Российский офтальмологический журнал (Oct 2023)
A new method to treat persistent corneal erosions after high-risk keratoplasty
Abstract
Purpose: to compare the effectiveness of conventional preserved amnion and amnion saturated with platelet-rich (PRP) plasma lysate for the treatment of persistent corneal erosions (PCE) after high-risk keratoplasty.Materials and methods. 40 patients with persistent corneal erosions after high-risk penetrating keratoplasty, followed up for 12 months, were divided into two clinical groups of 20 people each. The main group of patients, aged 34 to 84, received Flexamer amniotic membrane + PRP lysate, while the comparison group, aged 41 to 80, received Flexamer amniotic membrane only. Amniotic membrane coating was used in persistent corneal erosions of penetrating keratoplasty after unsuccessful conservative treatment. The amnion was sewn 2 mm from the limb with a continuous suture and covered with a soft contact lens. As a source of platelets, we used the blood of healthy volunteers, from which platelet-rich plasma with platelet concentration of over 1000 thousand/µl was taken, which was then frozen at -40 °C and defrosted at 0…4 °C to obtain PRP lysate. The criteria for evaluating the effectiveness of both groups were the times of epithelialization, the number of amniotic membrane coatings, and the number of preserved transplants at the end of the follow-up.Results.
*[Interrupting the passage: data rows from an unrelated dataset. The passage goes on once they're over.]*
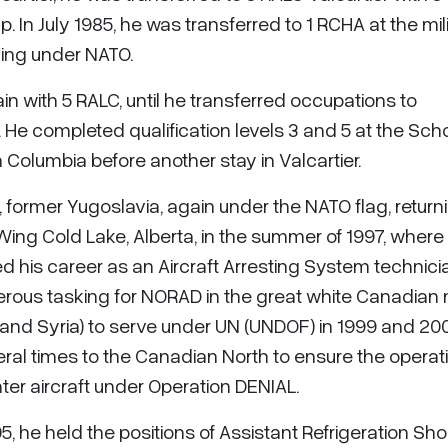
In July 1985, he was transferred to 1 RCHA at the mil
ving under NATO.
in with 5 RALC, until he transferred occupations to
. He completed qualification levels 3 and 5 at the Scho
sh Columbia before another stay in Valcartier.
, former Yugoslavia, again under the NATO flag, return
Wing Cold Lake, Alberta, in the summer of 1997, where
 his career as an Aircraft Arresting System technici
ous tasking for NORAD in the great white Canadian n
 and Syria) to serve under UN (UNDOF) in 1999 and 200
al times to the Canadian North to ensure the operati
r aircraft under Operation DENIAL.
5, he held the positions of Assistant Refrigeration Sh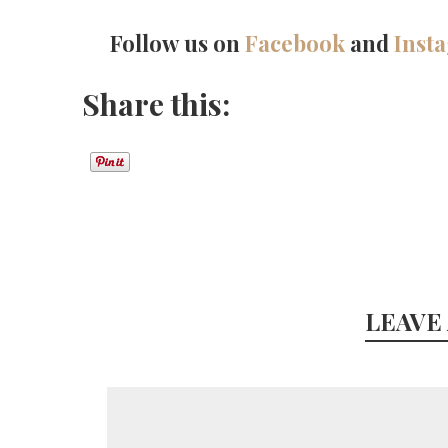
Follow us on
Facebook
and
Inst
Share this:
LEAVE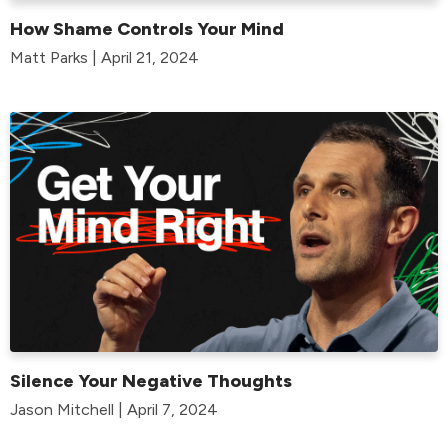
How Shame Controls Your Mind
Matt Parks | April 21, 2024
Silence Your Negative Thoughts
Jason Mitchell | April 7, 2024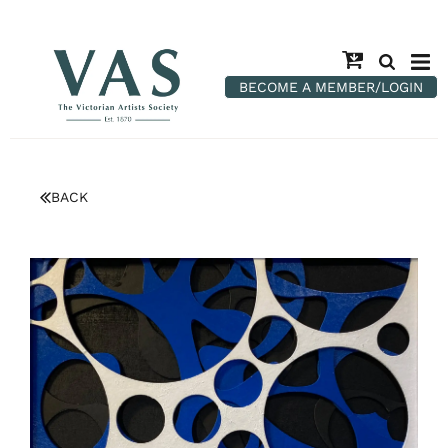
BECOME A MEMBER/LOGIN
BACK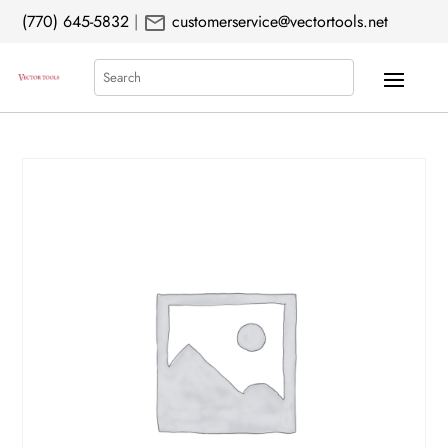
mail
(770) 645-5832
|
customerservice@vectortools.net
Search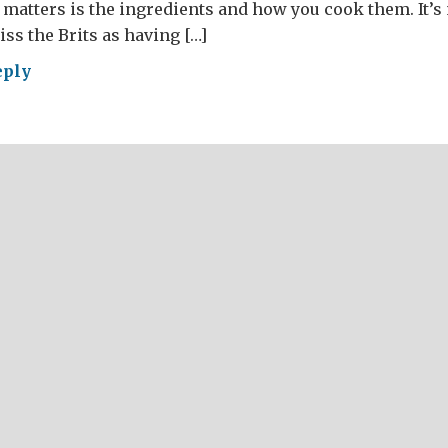
 matters is the ingredients and how you cook them. It’s
ss the Brits as having […]
eply
AT
ish
day
ch
sku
Lyophilized amniotic membrane saturated with autologous PRP lysate growth factors was shown to be biocompatible. It was found to be safe for the patients, to reduce the epithelialization time, to reduce the number of operations required to cover the PÑE with the amnion, and to increase the likelihood of successful transparent and translucent engraftment of a penetrating keratograft.Conclusion. The use of a lyophilized amniotic membrane enriched with growth factors of autologous PRP lysate is a promising method for the treatment of PCE of the penetrating corneal graft after high-risk keratoplasty.